I need the lines from the one holding "Mask right lung middle" to the last line of the data below repeated exactly, both included, without pictures.

Dataset excerpts:
========
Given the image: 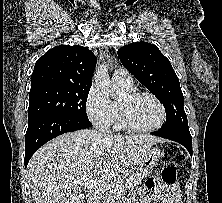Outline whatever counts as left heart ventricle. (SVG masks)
Segmentation results:
<instances>
[{
    "mask_svg": "<svg viewBox=\"0 0 222 203\" xmlns=\"http://www.w3.org/2000/svg\"><path fill=\"white\" fill-rule=\"evenodd\" d=\"M120 102H125L123 96ZM126 106L133 122L140 127H152L161 119L159 106L149 97H139Z\"/></svg>",
    "mask_w": 222,
    "mask_h": 203,
    "instance_id": "obj_1",
    "label": "left heart ventricle"
}]
</instances>
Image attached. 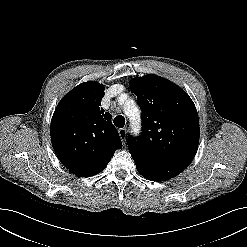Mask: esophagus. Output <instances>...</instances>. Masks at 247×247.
Listing matches in <instances>:
<instances>
[{
  "instance_id": "34e87169",
  "label": "esophagus",
  "mask_w": 247,
  "mask_h": 247,
  "mask_svg": "<svg viewBox=\"0 0 247 247\" xmlns=\"http://www.w3.org/2000/svg\"><path fill=\"white\" fill-rule=\"evenodd\" d=\"M118 132H119V136H120V138L122 140V143L125 144V142H126V133H127L126 129L125 128H121V129L118 130Z\"/></svg>"
}]
</instances>
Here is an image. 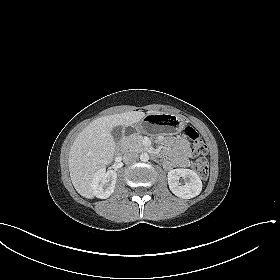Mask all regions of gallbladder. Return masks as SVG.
Segmentation results:
<instances>
[{"label":"gallbladder","mask_w":280,"mask_h":280,"mask_svg":"<svg viewBox=\"0 0 280 280\" xmlns=\"http://www.w3.org/2000/svg\"><path fill=\"white\" fill-rule=\"evenodd\" d=\"M111 134H112L113 139L116 143L120 142V140L122 139V136H123V127L122 126H115L112 129Z\"/></svg>","instance_id":"1"}]
</instances>
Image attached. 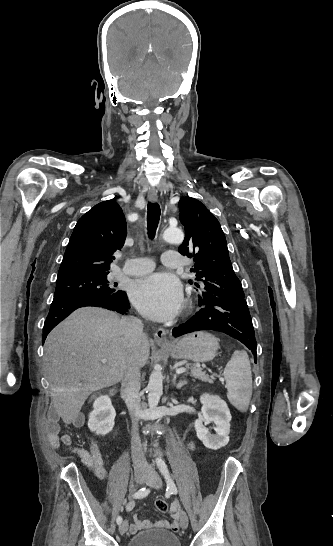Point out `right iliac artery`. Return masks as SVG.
Segmentation results:
<instances>
[{
  "mask_svg": "<svg viewBox=\"0 0 333 546\" xmlns=\"http://www.w3.org/2000/svg\"><path fill=\"white\" fill-rule=\"evenodd\" d=\"M149 489H146V488H142L140 490H138L136 493H134L132 495L133 498H143V497H146L148 494H149ZM117 524L120 525L122 523V517L121 516H118L117 519Z\"/></svg>",
  "mask_w": 333,
  "mask_h": 546,
  "instance_id": "obj_1",
  "label": "right iliac artery"
}]
</instances>
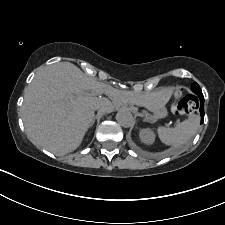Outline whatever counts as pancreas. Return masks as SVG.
<instances>
[{
	"instance_id": "pancreas-1",
	"label": "pancreas",
	"mask_w": 225,
	"mask_h": 225,
	"mask_svg": "<svg viewBox=\"0 0 225 225\" xmlns=\"http://www.w3.org/2000/svg\"><path fill=\"white\" fill-rule=\"evenodd\" d=\"M164 115H166V110L165 111H157L155 113V117H163Z\"/></svg>"
}]
</instances>
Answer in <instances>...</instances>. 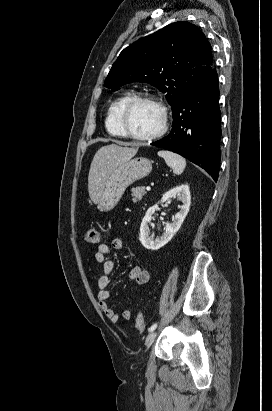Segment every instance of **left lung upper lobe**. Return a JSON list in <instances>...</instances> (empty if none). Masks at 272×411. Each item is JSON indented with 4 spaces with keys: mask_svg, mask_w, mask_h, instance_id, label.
<instances>
[{
    "mask_svg": "<svg viewBox=\"0 0 272 411\" xmlns=\"http://www.w3.org/2000/svg\"><path fill=\"white\" fill-rule=\"evenodd\" d=\"M211 45L193 24H169L125 48L112 65L105 86L113 91L146 82L166 93L172 112L212 70Z\"/></svg>",
    "mask_w": 272,
    "mask_h": 411,
    "instance_id": "obj_1",
    "label": "left lung upper lobe"
}]
</instances>
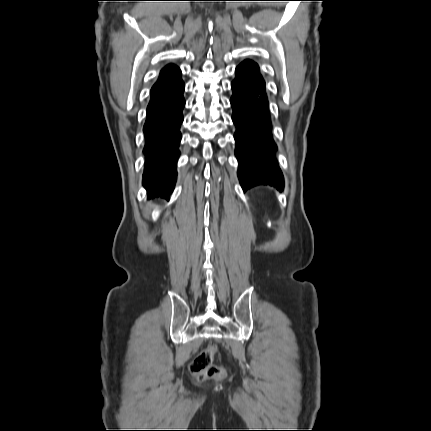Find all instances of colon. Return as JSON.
<instances>
[{"instance_id":"obj_1","label":"colon","mask_w":431,"mask_h":431,"mask_svg":"<svg viewBox=\"0 0 431 431\" xmlns=\"http://www.w3.org/2000/svg\"><path fill=\"white\" fill-rule=\"evenodd\" d=\"M217 351L215 345H209L201 351L191 364L190 370L199 381L206 379L221 380L226 376V372L222 367L212 364L214 354Z\"/></svg>"}]
</instances>
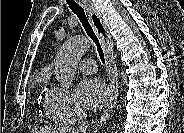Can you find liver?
Listing matches in <instances>:
<instances>
[{
  "instance_id": "liver-1",
  "label": "liver",
  "mask_w": 184,
  "mask_h": 133,
  "mask_svg": "<svg viewBox=\"0 0 184 133\" xmlns=\"http://www.w3.org/2000/svg\"><path fill=\"white\" fill-rule=\"evenodd\" d=\"M35 133H74V132H71V129H68V128H58V127H55V128H40V129H35L33 130Z\"/></svg>"
}]
</instances>
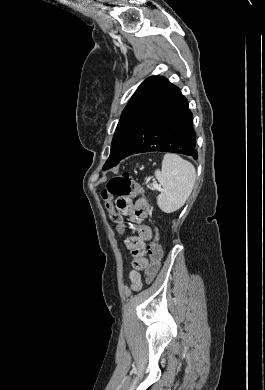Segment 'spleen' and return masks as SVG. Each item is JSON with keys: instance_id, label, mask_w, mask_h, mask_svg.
<instances>
[{"instance_id": "spleen-1", "label": "spleen", "mask_w": 265, "mask_h": 390, "mask_svg": "<svg viewBox=\"0 0 265 390\" xmlns=\"http://www.w3.org/2000/svg\"><path fill=\"white\" fill-rule=\"evenodd\" d=\"M154 174L162 186L157 197L158 207L165 213L180 209L195 183L196 170L193 164L176 154L167 153L162 160L161 170H156Z\"/></svg>"}]
</instances>
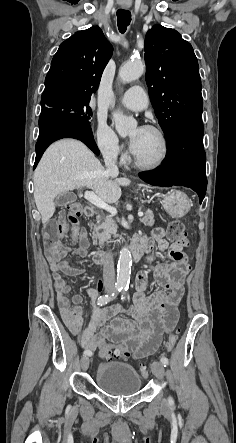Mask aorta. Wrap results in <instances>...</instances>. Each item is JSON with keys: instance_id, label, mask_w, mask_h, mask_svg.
Returning a JSON list of instances; mask_svg holds the SVG:
<instances>
[{"instance_id": "1", "label": "aorta", "mask_w": 236, "mask_h": 443, "mask_svg": "<svg viewBox=\"0 0 236 443\" xmlns=\"http://www.w3.org/2000/svg\"><path fill=\"white\" fill-rule=\"evenodd\" d=\"M144 72V65L142 62L126 63L119 69V79L123 83H129L138 79ZM113 120L115 128L121 137H126L137 126L134 118L123 115V113L116 111L113 113ZM132 266V256L128 248L123 247L120 250L119 260L117 265V285L120 287H127L130 282Z\"/></svg>"}]
</instances>
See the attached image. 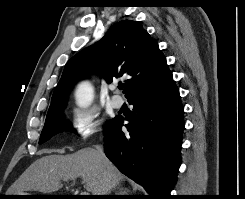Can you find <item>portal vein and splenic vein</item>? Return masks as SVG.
Masks as SVG:
<instances>
[{
  "label": "portal vein and splenic vein",
  "instance_id": "obj_1",
  "mask_svg": "<svg viewBox=\"0 0 245 199\" xmlns=\"http://www.w3.org/2000/svg\"><path fill=\"white\" fill-rule=\"evenodd\" d=\"M82 195H89L88 193H86V192H84V193H82Z\"/></svg>",
  "mask_w": 245,
  "mask_h": 199
}]
</instances>
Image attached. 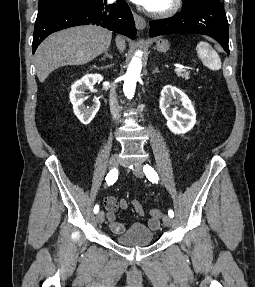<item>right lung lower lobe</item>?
Returning a JSON list of instances; mask_svg holds the SVG:
<instances>
[{
  "instance_id": "right-lung-lower-lobe-1",
  "label": "right lung lower lobe",
  "mask_w": 255,
  "mask_h": 287,
  "mask_svg": "<svg viewBox=\"0 0 255 287\" xmlns=\"http://www.w3.org/2000/svg\"><path fill=\"white\" fill-rule=\"evenodd\" d=\"M96 24L119 34L136 38L133 15L124 0H118L102 9L92 6H65L46 10L35 22L33 53L38 45L51 33L78 25Z\"/></svg>"
}]
</instances>
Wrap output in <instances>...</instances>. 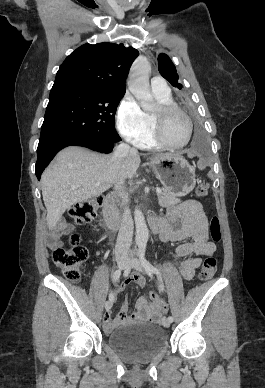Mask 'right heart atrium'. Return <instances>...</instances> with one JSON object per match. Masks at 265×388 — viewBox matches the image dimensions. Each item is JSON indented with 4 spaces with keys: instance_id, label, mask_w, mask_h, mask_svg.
Returning <instances> with one entry per match:
<instances>
[{
    "instance_id": "obj_1",
    "label": "right heart atrium",
    "mask_w": 265,
    "mask_h": 388,
    "mask_svg": "<svg viewBox=\"0 0 265 388\" xmlns=\"http://www.w3.org/2000/svg\"><path fill=\"white\" fill-rule=\"evenodd\" d=\"M121 133L130 140L141 138L148 130L149 119L139 103L131 95H126L117 112Z\"/></svg>"
}]
</instances>
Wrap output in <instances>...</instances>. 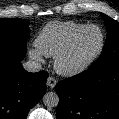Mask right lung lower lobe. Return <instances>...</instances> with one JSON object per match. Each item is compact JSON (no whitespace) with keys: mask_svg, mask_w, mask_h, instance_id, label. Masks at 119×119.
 Here are the masks:
<instances>
[{"mask_svg":"<svg viewBox=\"0 0 119 119\" xmlns=\"http://www.w3.org/2000/svg\"><path fill=\"white\" fill-rule=\"evenodd\" d=\"M25 53L0 48V119H26L46 92L48 73L27 72Z\"/></svg>","mask_w":119,"mask_h":119,"instance_id":"1","label":"right lung lower lobe"}]
</instances>
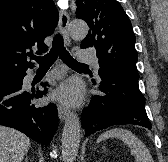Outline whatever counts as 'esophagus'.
I'll return each instance as SVG.
<instances>
[{
    "label": "esophagus",
    "mask_w": 168,
    "mask_h": 162,
    "mask_svg": "<svg viewBox=\"0 0 168 162\" xmlns=\"http://www.w3.org/2000/svg\"><path fill=\"white\" fill-rule=\"evenodd\" d=\"M68 24H69V15L66 11L61 10L60 11V19H59V27L60 31L63 34L64 40L66 44H70V37L68 33ZM70 111L67 107L59 105L58 106V116L61 122L66 120V118L69 116Z\"/></svg>",
    "instance_id": "esophagus-1"
}]
</instances>
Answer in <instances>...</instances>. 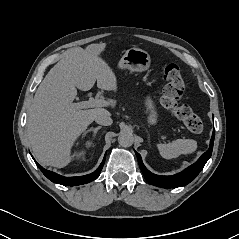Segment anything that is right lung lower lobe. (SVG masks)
<instances>
[{
	"instance_id": "1",
	"label": "right lung lower lobe",
	"mask_w": 239,
	"mask_h": 239,
	"mask_svg": "<svg viewBox=\"0 0 239 239\" xmlns=\"http://www.w3.org/2000/svg\"><path fill=\"white\" fill-rule=\"evenodd\" d=\"M104 162H105V157L95 172L85 175V176H79V177H64L55 172L44 169L37 162H36V164L40 168V170L43 172V174L48 179H50L52 182L58 183L61 185L75 186V185L86 184V183H89V182L95 180L99 176V174L102 170V167L104 165Z\"/></svg>"
}]
</instances>
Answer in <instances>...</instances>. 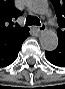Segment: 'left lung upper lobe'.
Masks as SVG:
<instances>
[{"label": "left lung upper lobe", "mask_w": 65, "mask_h": 89, "mask_svg": "<svg viewBox=\"0 0 65 89\" xmlns=\"http://www.w3.org/2000/svg\"><path fill=\"white\" fill-rule=\"evenodd\" d=\"M54 5L60 29L57 30L58 36H65V0H51Z\"/></svg>", "instance_id": "1"}]
</instances>
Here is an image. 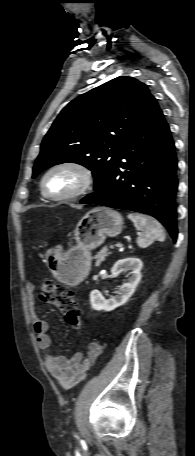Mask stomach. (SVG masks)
Listing matches in <instances>:
<instances>
[{
  "label": "stomach",
  "mask_w": 195,
  "mask_h": 456,
  "mask_svg": "<svg viewBox=\"0 0 195 456\" xmlns=\"http://www.w3.org/2000/svg\"><path fill=\"white\" fill-rule=\"evenodd\" d=\"M121 214L107 207L88 211L74 229L76 245L63 251L60 247L50 249L45 255L48 267L61 282L79 284L91 267V250L99 247L107 236L114 237L123 228Z\"/></svg>",
  "instance_id": "1"
}]
</instances>
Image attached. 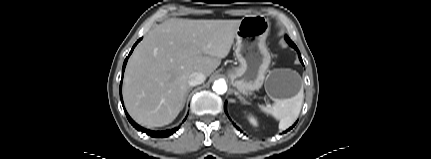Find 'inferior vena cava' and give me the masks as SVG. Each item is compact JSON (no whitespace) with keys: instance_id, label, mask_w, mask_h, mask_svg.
<instances>
[{"instance_id":"obj_1","label":"inferior vena cava","mask_w":431,"mask_h":159,"mask_svg":"<svg viewBox=\"0 0 431 159\" xmlns=\"http://www.w3.org/2000/svg\"><path fill=\"white\" fill-rule=\"evenodd\" d=\"M206 77L201 72H193L189 76L188 84L189 86H196L202 84L205 81Z\"/></svg>"}]
</instances>
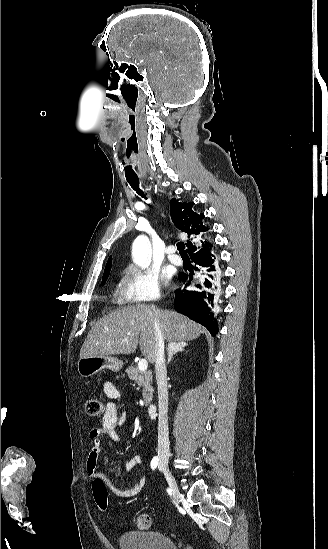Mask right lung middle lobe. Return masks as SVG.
Wrapping results in <instances>:
<instances>
[{
  "label": "right lung middle lobe",
  "instance_id": "1",
  "mask_svg": "<svg viewBox=\"0 0 328 549\" xmlns=\"http://www.w3.org/2000/svg\"><path fill=\"white\" fill-rule=\"evenodd\" d=\"M109 273H110V271H108V272L104 273V275H103V278H102V284H104V283L106 282V280H107V278H108V275H109Z\"/></svg>",
  "mask_w": 328,
  "mask_h": 549
}]
</instances>
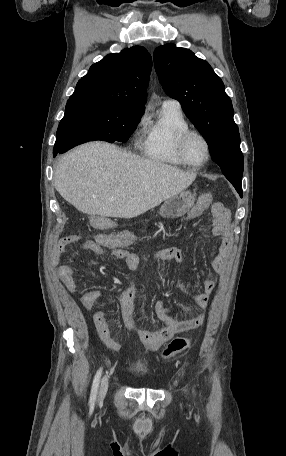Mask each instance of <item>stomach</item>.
Instances as JSON below:
<instances>
[{
	"instance_id": "stomach-1",
	"label": "stomach",
	"mask_w": 286,
	"mask_h": 456,
	"mask_svg": "<svg viewBox=\"0 0 286 456\" xmlns=\"http://www.w3.org/2000/svg\"><path fill=\"white\" fill-rule=\"evenodd\" d=\"M195 196L189 191H182L168 198L159 210L160 216L164 218H175L183 216L193 206Z\"/></svg>"
}]
</instances>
========
ANSWER AREA:
Mask right lung middle lobe. Return masks as SVG.
Wrapping results in <instances>:
<instances>
[{
  "label": "right lung middle lobe",
  "instance_id": "1",
  "mask_svg": "<svg viewBox=\"0 0 328 549\" xmlns=\"http://www.w3.org/2000/svg\"><path fill=\"white\" fill-rule=\"evenodd\" d=\"M109 273H110V271H108V272L104 273V275H103V278H102V284H104V283L106 282V280H107V278H108V275H109Z\"/></svg>",
  "mask_w": 328,
  "mask_h": 549
}]
</instances>
Mask each instance of <item>stomach</item>.
Instances as JSON below:
<instances>
[{
	"instance_id": "stomach-1",
	"label": "stomach",
	"mask_w": 286,
	"mask_h": 456,
	"mask_svg": "<svg viewBox=\"0 0 286 456\" xmlns=\"http://www.w3.org/2000/svg\"><path fill=\"white\" fill-rule=\"evenodd\" d=\"M195 196L189 191H182L168 198L159 210L160 216L164 218H175L183 216L193 206Z\"/></svg>"
}]
</instances>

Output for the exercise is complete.